» Problem requirements
Set down exactly the lines from the one containing "Historia telewizji Canal+ 360" through the end of the records below, both included, and nothing else.

» Material provided
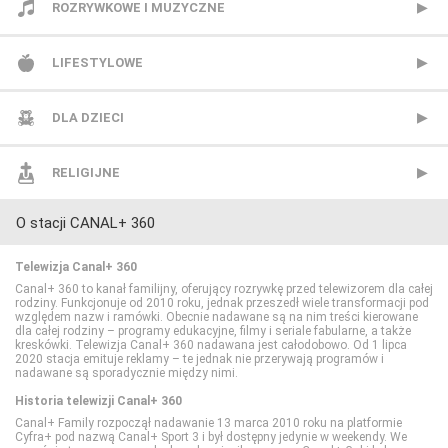
CANAL+ Sport
Republika
Animal Planet
ROZRYWKOWE I MUZYCZNE
CANAL+ Sport 2
TVN24
BBC Earth
BBC Brit
LIFESTYLOWE
CANAL+ Sport 3
TVN24 Biznes i Świat
CANAL+ Dokument
Mezzo
BBC Lifestyle
DLA DZIECI
CANAL+ Sport 4
TVP Info
CBS Reality
MTV Polska
CANAL+ Domo
Cartoon Network
RELIGIJNE
O stacji CANAL+ 360
CANAL+ Sport 5
Wydarzenia 24
CI Polsat
TVP Rozrywka
CANAL+ Kuchnia
Cartoonito
TV Trwam
Telewizja Canal+ 360
Eleven Sports 1
Discovery Channel
Food Network
Disney Channel
Canal+ 360 to kanał familijny, oferujący rozrywkę przed telewizorem dla całej
rodziny. Funkcjonuje od 2010 roku, jednak przeszedł wiele transformacji pod
względem nazw i ramówki. Obecnie nadawane są na nim treści kierowane
dla całej rodziny – programy edukacyjne, filmy i seriale fabularne, a także
Eleven Sports 2
Discovery Historia
HGTV
Disney Junior
kreskówki. Telewizja Canal+ 360 nadawana jest całodobowo. Od 1 lipca
2020 stacja emituje reklamy – te jednak nie przerywają programów i
nadawane są sporadycznie między nimi.
Eleven Sports 3
Discovery Life
Lifetime
Disney XD
Historia telewizji Canal+ 360
Canal+ Family rozpoczął nadawanie 13 marca 2010 roku na platformie
Cyfra+ pod nazwą Canal+ Sport 3 i był dostępny jedynie w weekendy. We
Eleven Sports 4
Discovery Science
Polsat Cafe
MiniMini+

» Solution below
Historia telewizji Canal+ 360
Canal+ Family rozpoczął nadawanie 13 marca 2010 roku na platformie
Cyfra+ pod nazwą Canal+ Sport 3 i był dostępny jedynie w weekendy. We
Eleven Sports 4
Discovery Science
Polsat Cafe
MiniMini+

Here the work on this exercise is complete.